To date, Geneva Canton is the only canton in Switzerland that has published comprehensive, population-based coverage data.12 A first estimation of HPV coverage for the entire Swiss population was conducted in 2013 (Personal communication, Claire Anne Wyler, School Health Service, Geneva, January 2014), indicating a rate of 51% (95% confidence interval 48.4, 52.9) for three doses of vaccine in girls aged 16 years. Unfortunately, many Swiss cantons, especially Geneva Canton, did not participate in this study; as such, comparison with our results was difficult.

If cervical cancer is to be eliminated as a public health problem, increasing and maintaining high HPV vaccination coverage of new cohorts remains the main programmatic challenge. In 19 out of 29 European Union countries that have launched HPV vaccination programs, coverage rates vary widely from only 17% in Luxembourg to 84% in Portugal for three doses. In 2010, of seven countries reporting coverage data, only Portugal and the United Kingdom had full vaccination coverage rates >80% for their target groups.14 In the U.S., vaccination coverage for adolescents aged 13–17 years with two and three doses significantly increased annually for the 2007–2012 period: from 16.9% to 43.4% for two doses and from 5.9% to 33.4% for three doses. However, this coverage rate is still lower than results in Europe or Geneva.15

There is no explanation for the better acceptability of HPV vaccination in Switzerland than in other countries. As for Geneva Canton, there might be less hesitation about immunization compared with other countries.

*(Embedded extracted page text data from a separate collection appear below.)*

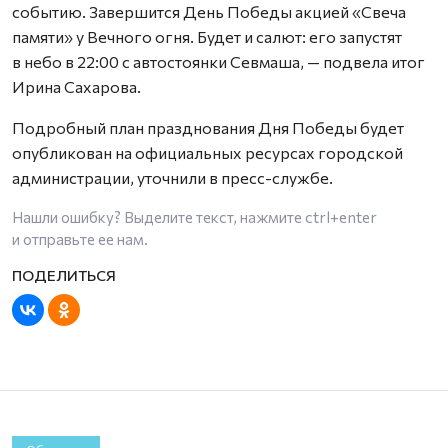
событию. Завершится День Победы акцией «Свеча
памяти» у Вечного огня. Будет и салют: его запустят
в небо в 22:00 с автостоянки Севмаша, — подвела итог
Ирина Сахарова.
Подробный план празднования Дня Победы будет
опубликован на официальных ресурсах городской
администрации, уточнили в пресс-службе.
Нашли ошибку? Выделите текст, нажмите
ctrl+enter
и отправьте ее нам.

To better understand these differences, further research will be conducted to determine the motivation and reason for nonvaccination in our context.

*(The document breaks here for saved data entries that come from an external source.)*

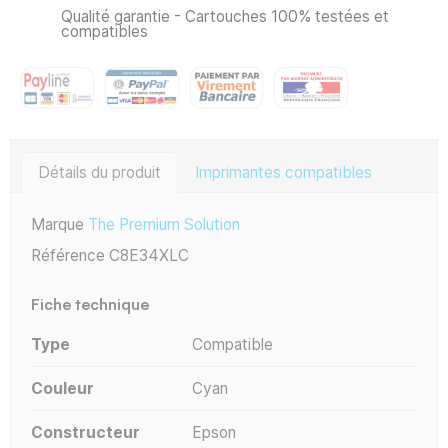
Qualité garantie - Cartouches 100% testées et
compatibles
Détails du produit
Imprimantes compatibles
Marque
The Premium Solution
Référence
C8E34XLC
Fiche technique
Type
Compatible
Couleur
Cyan
Constructeur
Epson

Vaccination in boys is expected to facilitate the eradication of cervical cancer, reduce transmission of the virus, increase herd immunity, and contribute to the prevention of HPV-associated diseases in both genders. However, the Swiss Federal Office of Public Health does not yet recommend HPV vaccination for men. This issue remains important, as more incremental benefits are expected through the inclusion of boys in the vaccine program.16

Limitations

Our study was subject to several limitations. First, we could not follow individuals' vaccination history and use the number of eligible residents, as it was known in cantonal statistics at the beginning of the program, as the denominator of coverage calculation. However, this methodological choice should only have had a marginal impact on the coverage estimate and its trend because the cohort of eligible patients remained fairly stable during this short period of time. Second, not all service providers transmitted the nominal lists of vaccinated people for monitoring. Thus, there was a bias in the evaluation of our coverage.

CONCLUSION

Although estimated HPV vaccination coverage has not yet reached 80% in all eligible age groups, it has been increasing over time and a favorable trend seems to be emerging. Easy and free access to vaccination; well-coordinated delivery services, including school health, public hospitals, and private physicians; and general and individual information played a major role in this program's success. In the future, an important challenge will be determining if this strategy is the best one for maintaining and further increasing coverage with younger cohorts and expanding the target population to young men.

Footnotes

This study was supported by a grant from the State Medical Office of Geneva.